**YOUR GOAL**
Please output the line that contains "This screenshot has width=375, height=1250." and all later lines of the material, exactly, through the end.
:::
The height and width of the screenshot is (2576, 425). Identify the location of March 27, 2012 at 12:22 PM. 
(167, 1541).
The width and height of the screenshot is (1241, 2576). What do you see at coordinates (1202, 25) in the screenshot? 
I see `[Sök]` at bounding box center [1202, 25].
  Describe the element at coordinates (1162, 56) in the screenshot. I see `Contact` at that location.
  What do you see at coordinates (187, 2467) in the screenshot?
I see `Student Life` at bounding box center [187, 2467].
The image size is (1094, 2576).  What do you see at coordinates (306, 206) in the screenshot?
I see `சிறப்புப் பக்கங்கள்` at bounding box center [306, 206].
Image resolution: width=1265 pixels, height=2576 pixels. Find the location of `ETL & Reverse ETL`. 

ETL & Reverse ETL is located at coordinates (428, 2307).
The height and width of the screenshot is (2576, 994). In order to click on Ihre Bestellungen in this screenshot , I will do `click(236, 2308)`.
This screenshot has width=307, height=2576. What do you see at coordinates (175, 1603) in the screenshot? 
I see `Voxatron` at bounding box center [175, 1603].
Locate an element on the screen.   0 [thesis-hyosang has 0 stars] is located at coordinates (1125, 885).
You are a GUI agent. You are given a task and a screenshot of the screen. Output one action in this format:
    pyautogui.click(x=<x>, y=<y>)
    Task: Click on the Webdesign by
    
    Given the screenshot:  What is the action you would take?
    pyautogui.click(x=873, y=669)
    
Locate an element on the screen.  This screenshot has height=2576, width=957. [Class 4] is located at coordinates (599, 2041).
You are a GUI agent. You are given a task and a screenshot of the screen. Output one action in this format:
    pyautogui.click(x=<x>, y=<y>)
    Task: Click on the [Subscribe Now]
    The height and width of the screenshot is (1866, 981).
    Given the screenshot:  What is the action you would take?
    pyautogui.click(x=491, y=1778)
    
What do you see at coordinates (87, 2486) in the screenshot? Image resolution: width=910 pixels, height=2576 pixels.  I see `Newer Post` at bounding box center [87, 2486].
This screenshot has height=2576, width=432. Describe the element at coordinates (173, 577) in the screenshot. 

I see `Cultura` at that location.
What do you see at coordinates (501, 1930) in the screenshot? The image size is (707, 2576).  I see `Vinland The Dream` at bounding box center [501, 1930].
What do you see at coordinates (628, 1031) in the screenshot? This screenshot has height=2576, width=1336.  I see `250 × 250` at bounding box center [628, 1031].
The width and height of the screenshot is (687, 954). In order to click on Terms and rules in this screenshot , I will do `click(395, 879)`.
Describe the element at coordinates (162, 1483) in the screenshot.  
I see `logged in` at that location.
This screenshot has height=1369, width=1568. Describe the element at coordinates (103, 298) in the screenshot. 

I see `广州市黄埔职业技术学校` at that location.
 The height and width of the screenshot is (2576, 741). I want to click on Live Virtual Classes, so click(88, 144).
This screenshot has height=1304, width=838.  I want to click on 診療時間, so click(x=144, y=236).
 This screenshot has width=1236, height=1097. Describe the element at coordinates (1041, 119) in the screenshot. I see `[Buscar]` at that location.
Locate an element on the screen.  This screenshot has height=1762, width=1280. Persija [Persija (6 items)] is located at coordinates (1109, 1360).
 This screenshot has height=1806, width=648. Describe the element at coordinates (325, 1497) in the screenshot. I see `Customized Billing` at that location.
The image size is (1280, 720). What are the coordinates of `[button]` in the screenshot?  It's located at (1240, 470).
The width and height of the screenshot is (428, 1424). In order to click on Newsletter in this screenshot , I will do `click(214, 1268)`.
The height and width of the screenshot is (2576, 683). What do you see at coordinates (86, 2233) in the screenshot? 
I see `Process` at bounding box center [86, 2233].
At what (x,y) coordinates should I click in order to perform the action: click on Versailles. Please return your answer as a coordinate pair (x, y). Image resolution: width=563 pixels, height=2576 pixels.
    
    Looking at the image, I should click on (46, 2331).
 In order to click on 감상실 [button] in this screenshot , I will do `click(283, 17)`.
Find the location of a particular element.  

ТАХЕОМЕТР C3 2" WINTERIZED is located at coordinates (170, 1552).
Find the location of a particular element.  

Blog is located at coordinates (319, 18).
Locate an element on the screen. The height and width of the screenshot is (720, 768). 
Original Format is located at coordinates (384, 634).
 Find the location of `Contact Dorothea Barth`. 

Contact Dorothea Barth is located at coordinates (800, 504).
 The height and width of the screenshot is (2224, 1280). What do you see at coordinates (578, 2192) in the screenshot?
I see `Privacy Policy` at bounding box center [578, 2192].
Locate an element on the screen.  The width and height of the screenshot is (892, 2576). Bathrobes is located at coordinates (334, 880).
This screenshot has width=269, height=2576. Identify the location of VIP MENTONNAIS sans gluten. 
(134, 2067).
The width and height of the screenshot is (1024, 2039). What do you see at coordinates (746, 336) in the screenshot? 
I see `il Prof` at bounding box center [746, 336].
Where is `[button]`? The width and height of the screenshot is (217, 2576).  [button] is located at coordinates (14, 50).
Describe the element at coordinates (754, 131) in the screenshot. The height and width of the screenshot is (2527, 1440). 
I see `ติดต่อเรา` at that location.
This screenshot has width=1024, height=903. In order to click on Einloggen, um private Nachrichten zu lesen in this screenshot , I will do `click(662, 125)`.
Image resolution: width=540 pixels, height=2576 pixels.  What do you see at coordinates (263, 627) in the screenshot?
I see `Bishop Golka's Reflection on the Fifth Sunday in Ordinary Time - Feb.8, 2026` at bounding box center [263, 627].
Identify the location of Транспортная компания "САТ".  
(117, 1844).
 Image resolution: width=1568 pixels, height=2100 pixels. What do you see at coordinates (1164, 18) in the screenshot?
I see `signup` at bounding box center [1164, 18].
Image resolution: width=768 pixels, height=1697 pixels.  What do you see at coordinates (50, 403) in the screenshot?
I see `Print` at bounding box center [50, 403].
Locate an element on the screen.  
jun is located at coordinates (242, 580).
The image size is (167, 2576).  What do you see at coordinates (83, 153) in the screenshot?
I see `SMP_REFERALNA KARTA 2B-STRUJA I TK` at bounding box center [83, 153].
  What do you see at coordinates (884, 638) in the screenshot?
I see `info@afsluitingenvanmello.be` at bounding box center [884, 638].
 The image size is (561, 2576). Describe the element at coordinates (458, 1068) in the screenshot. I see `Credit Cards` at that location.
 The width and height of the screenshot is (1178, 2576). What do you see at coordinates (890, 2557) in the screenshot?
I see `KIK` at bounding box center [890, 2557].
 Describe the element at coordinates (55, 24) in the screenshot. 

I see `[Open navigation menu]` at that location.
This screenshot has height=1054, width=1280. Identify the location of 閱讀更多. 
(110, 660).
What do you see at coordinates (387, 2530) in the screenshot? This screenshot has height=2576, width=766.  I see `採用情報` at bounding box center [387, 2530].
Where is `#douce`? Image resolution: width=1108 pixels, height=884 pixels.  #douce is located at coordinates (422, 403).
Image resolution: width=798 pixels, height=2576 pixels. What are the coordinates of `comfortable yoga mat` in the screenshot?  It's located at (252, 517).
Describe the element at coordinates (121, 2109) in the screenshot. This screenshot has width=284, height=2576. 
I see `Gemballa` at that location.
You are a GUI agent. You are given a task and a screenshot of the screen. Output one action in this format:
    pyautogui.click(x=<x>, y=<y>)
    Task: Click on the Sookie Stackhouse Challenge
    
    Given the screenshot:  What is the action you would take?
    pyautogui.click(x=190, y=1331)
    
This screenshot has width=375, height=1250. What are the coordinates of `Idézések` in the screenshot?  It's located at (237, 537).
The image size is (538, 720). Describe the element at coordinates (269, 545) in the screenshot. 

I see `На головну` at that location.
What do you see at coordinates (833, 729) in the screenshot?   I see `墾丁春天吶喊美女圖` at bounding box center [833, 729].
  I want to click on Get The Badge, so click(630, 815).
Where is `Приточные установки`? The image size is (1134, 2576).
:::
**YOUR RESPONSE**
This screenshot has width=375, height=1250. What are the coordinates of `Idézések` in the screenshot?  It's located at (237, 537).
The image size is (538, 720). Describe the element at coordinates (269, 545) in the screenshot. 

I see `На головну` at that location.
What do you see at coordinates (833, 729) in the screenshot?   I see `墾丁春天吶喊美女圖` at bounding box center [833, 729].
  I want to click on Get The Badge, so click(630, 815).
Where is `Приточные установки`? The image size is (1134, 2576).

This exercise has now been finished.